- TASK GOAL:
Beginning with the line containing "Relationship conflict", give every line again exactly as it is, ending with the last line of the entries.

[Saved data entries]

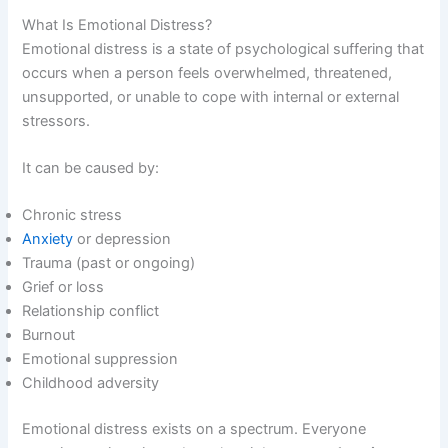
What Is Emotional Distress?
Emotional distress is a state of psychological suffering that
occurs when a person feels overwhelmed, threatened,
unsupported, or unable to cope with internal or external
stressors.
It can be caused by:
Chronic stress
Anxiety
or depression
Trauma (past or ongoing)
Grief or loss
Relationship conflict
Burnout
Emotional suppression
Childhood adversity
Emotional distress exists on a spectrum. Everyone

- OUTPUT OF THE TASK:
Relationship conflict
Burnout
Emotional suppression
Childhood adversity
Emotional distress exists on a spectrum. Everyone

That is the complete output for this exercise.